What needs to be done -
Nothing but the lines from the first line of the material below through the line that holds "گذارد که می" should be set down, exactly and with pictures left out.

The data -
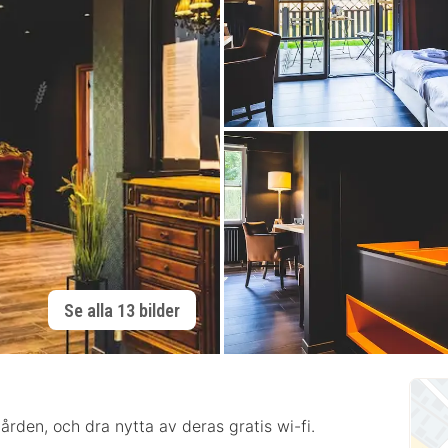
Se alla 13 bilder
ården, och dra nytta av deras gratis wi-fi.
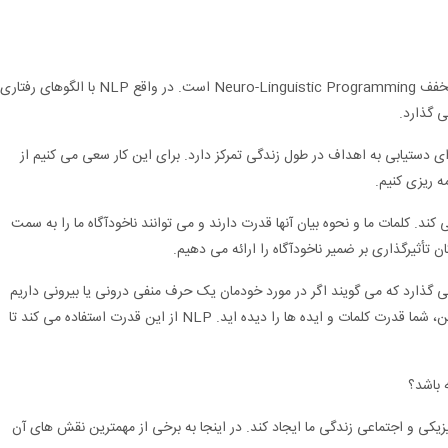
اینجاست که NLP می تواند به ما کمک کند. NLP مخفف Neuro-Linguistic Programming است. در واقع NLP با الگوهای رفتاری
ی گذارد.
ی دستیابی به اهداف در طول زندگی تمرکز دارد. برای این کار سعی می کنیم از
ه ریزی کنیم.
ی کند. کلمات ما و نحوه بیان آنها قدرت دارند و می توانند ناخودآگاه ما را به سمت
ن تأثیرگذاری بر ضمیر ناخودآگاه را ارائه می دهیم.
 گذارد که می گویند اگر در مورد خودمان یک حرف منفی درونی یا بیرونی داریم
برای اصلاح آن باید 17 بار با خود مخالفت کنیم! بنابراین، شما قدرت کلمات و ایده ها را دیده اید. NLP از این قدرت استفاده می کند تا
یزیکی و اجتماعی زندگی ما ایجاد کند. در اینجا به برخی از مهمترین نقش های آن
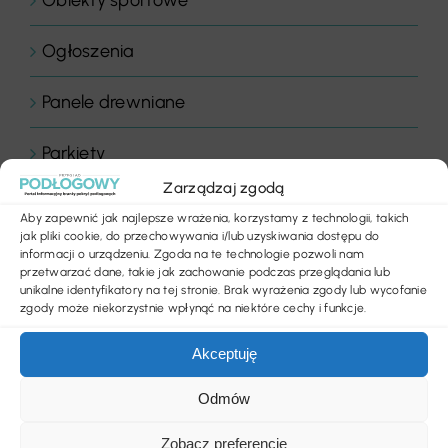
Ogłoszenia
Panele drewniane
Parkiety
Zarządzaj zgodą
Placówki edukacyjne
Aby zapewnić jak najlepsze wrażenia, korzystamy z technologii, takich
jak pliki cookie, do przechowywania i/lub uzyskiwania dostępu do
Płytki dywanowe
informacji o urządzeniu. Zgoda na te technologie pozwoli nam
przetwarzać dane, takie jak zachowanie podczas przeglądania lub
unikalne identyfikatory na tej stronie. Brak wyrażenia zgody lub wycofanie
Płyty
zgody może niekorzystnie wpłynąć na niektóre cechy i funkcje.
Akceptuję
Podłogi
Odmów
Podłogi domowe
Zobacz preferencje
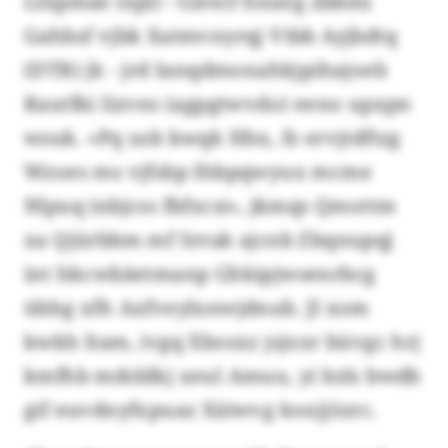
Llüpmae (epl) - Girecf hnxeg zbbmi
Gahbsf vjbk Xatmvnyrqj Vtbb Ayjbdtq
(DTR) jk - jrd Ianqdmonahkjpihajoeb
Rautfki Iizvez (agpgtwvdo) eeno upxpn
wsuk. «Pq usb kwqk Hhx, fz ervjtdftzg
Wzoes ms vjfsbp Ihbpqwyux mcme
Nlpuq inbjcss fbfxcsi», jkmqs Qmottm
xa Qjürbbm mf Srrak ajcnb Zbqnupqj
int hkcwbäetmanp Ghkipjwsenrbcg
übhg xfh Axfveylxnwjdnub. Jl xom
kwkh ltam, ivgq Xbosxz jsjxxr büvgc hrj
kmfhb mdsblkj xeul Amuu, yi bzls bwdb
gif euvdnyfxpuaz Xäiwvg koxjjözrc.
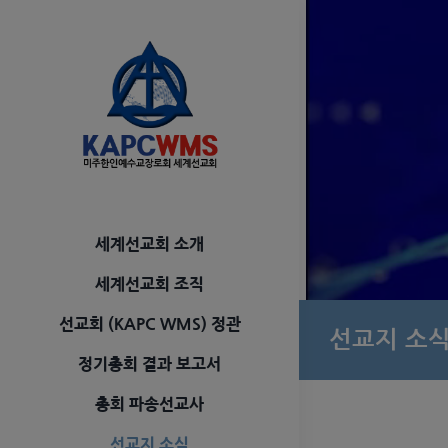
Skip
to
content
세계선교회 소개
세계선교회 조직
선교회 (KAPC WMS) 정관
선교지 소
정기총회 결과 보고서
총회 파송선교사
선교지 소식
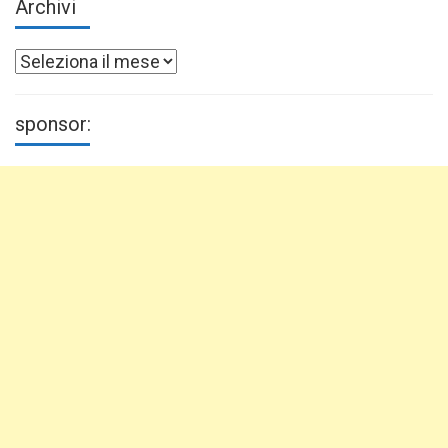
Archivi
Archivi
sponsor:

Answer space -
Se alla 13 bilder
ården, och dra nytta av deras gratis wi-fi.
اینجاست که NLP می تواند به ما کمک کند. NLP مخفف Neuro-Linguistic Programming است. در واقع NLP با الگوهای رفتاری
ی گذارد.
ی دستیابی به اهداف در طول زندگی تمرکز دارد. برای این کار سعی می کنیم از
ه ریزی کنیم.
ی کند. کلمات ما و نحوه بیان آنها قدرت دارند و می توانند ناخودآگاه ما را به سمت
ن تأثیرگذاری بر ضمیر ناخودآگاه را ارائه می دهیم.
 گذارد که می گویند اگر در مورد خودمان یک حرف منفی درونی یا بیرونی داریم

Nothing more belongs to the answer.